─── DATA FOR REVIEW ───

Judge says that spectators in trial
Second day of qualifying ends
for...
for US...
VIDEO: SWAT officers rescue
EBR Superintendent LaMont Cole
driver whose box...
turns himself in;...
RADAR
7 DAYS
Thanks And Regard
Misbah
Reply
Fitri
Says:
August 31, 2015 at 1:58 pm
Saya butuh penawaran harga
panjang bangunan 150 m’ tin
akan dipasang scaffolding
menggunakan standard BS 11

───
─── DATA FOR REVIEW ───

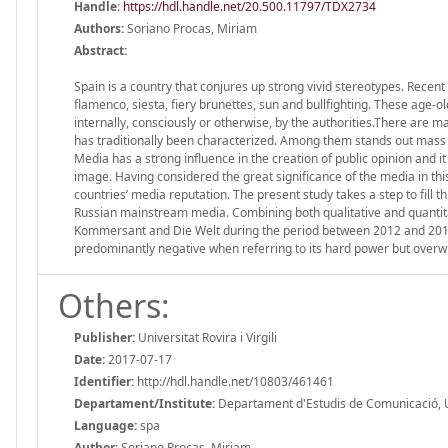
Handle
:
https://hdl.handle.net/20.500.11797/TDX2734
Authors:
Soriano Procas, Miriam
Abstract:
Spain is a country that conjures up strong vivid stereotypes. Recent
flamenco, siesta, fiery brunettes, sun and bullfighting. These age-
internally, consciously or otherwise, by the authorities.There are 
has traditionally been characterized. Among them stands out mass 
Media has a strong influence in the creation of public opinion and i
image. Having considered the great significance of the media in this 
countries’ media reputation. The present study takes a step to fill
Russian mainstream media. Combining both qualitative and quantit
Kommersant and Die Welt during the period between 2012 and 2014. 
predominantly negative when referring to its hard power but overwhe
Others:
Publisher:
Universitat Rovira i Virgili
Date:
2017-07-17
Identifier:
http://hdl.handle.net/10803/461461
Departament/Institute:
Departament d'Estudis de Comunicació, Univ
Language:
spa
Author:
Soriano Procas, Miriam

───
─── DATA FOR REVIEW ───

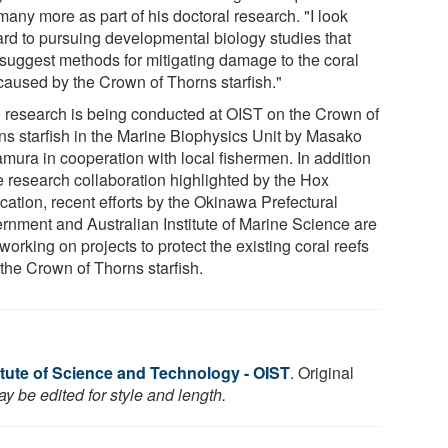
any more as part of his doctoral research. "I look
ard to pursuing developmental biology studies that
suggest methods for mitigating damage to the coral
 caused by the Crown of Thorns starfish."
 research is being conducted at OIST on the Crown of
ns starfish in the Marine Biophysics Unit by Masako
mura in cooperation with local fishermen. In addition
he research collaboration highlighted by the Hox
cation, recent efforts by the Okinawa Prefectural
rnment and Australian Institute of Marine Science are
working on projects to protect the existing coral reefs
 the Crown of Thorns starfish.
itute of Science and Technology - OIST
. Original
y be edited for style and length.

───

» **TASK INSTRUCTIONS**
Give the exact lines, and only those, from the line containing "Second day of qualifying ends" through the line containing "menggunakan standard BS 11" in the entries above.

» **REPLY**
Second day of qualifying ends
for...
for US...
VIDEO: SWAT officers rescue
EBR Superintendent LaMont Cole
driver whose box...
turns himself in;...
RADAR
7 DAYS
Thanks And Regard
Misbah
Reply
Fitri
Says:
August 31, 2015 at 1:58 pm
Saya butuh penawaran harga
panjang bangunan 150 m’ tin
akan dipasang scaffolding
menggunakan standard BS 11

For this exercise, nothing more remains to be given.